City of Pensacola Gas tax appeal in limbo

The City of Pensacola’s appeal of the local option gas tax allocation has stalled. According to County Attorney Alison Rogers, the appeal is in the governor’s office awaiting determination that it has merit.

On July 14, 2016, the Board of County Commissioners passed two interlocal agreements regarding the gas tax. The first agreement agreed to allocate to the City of Pensacola nearly seven percent, $590,000 per year, according to a state formula based on the transportation expenditures in city’s audited financial reports.

Under the old agreement, the City of Pensacola was allocated 18.2 percent, and Mayor Ashton Hayward had asked the county to use an allocation formula based on population –which would have been about 15.62 percent. The county agreed to allocate an additional 8.6 percent out of its share if the city agreed to pave the streets on the west side of the city as listed in an attachment given to the BCC. If the city failed to pave the streets, the county could terminate the agreement.

Unfortunately, the BCC proposal was never delivered to the Pensacola City Council. In early August, Mayor Ashton Hayward notified the Board of County Commissioners that he was appealing the Local Option Gas Tax issue to Gov. Rick Scott. Read Appeal.

City Attorney Lysia Bowling later told the City Council in a memo that it was her decision to make the appeal. The City has since hired an outside attorney to handle the appeal.

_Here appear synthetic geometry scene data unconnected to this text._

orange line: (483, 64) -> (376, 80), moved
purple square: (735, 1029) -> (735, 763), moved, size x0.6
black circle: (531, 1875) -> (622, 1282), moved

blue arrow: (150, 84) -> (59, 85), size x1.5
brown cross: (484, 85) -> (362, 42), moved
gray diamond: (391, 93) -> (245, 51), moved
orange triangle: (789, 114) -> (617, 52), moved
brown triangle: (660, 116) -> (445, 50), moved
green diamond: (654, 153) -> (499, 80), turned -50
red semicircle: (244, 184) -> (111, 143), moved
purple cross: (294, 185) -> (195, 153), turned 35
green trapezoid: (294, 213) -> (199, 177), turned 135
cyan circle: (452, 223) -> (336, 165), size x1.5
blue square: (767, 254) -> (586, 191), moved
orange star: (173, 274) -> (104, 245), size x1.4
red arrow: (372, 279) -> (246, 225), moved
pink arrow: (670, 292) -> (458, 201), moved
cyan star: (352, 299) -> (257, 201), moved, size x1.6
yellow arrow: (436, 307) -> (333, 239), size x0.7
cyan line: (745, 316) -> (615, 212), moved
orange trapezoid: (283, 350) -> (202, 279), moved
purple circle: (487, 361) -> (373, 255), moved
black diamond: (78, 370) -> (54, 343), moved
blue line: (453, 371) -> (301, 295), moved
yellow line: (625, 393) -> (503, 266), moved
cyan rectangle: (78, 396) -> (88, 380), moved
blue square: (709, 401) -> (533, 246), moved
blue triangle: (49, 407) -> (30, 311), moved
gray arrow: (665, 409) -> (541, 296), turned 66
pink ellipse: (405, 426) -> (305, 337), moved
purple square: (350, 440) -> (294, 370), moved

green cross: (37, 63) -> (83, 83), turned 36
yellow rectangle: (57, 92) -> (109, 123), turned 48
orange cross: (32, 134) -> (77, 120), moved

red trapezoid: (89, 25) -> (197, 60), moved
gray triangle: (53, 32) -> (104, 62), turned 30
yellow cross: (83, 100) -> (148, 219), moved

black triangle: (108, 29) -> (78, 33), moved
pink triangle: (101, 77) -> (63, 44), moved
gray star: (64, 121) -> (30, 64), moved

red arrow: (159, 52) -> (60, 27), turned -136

Commissioner Steven Barry said in his interview on “Pensacola Speaks” last week that he was looking to resolve the issue at the joint Commission-Council meeting. Unfortunately, that will not happen, according to Rogers. The mayor’s office has advised the Council that the local option gas tax is not to be placed on the agenda.

So what happens next?

Rogers said the City of Pensacola, Escambia County, and Town of Century are holding the local gas tax dollars in escrow. If the governor’s office determines the appeal has merit, then it will be sent to the Department of Administration who will assign a Administrative Law Judge to the case.

Rogers said she has no idea when the issue will be resolved.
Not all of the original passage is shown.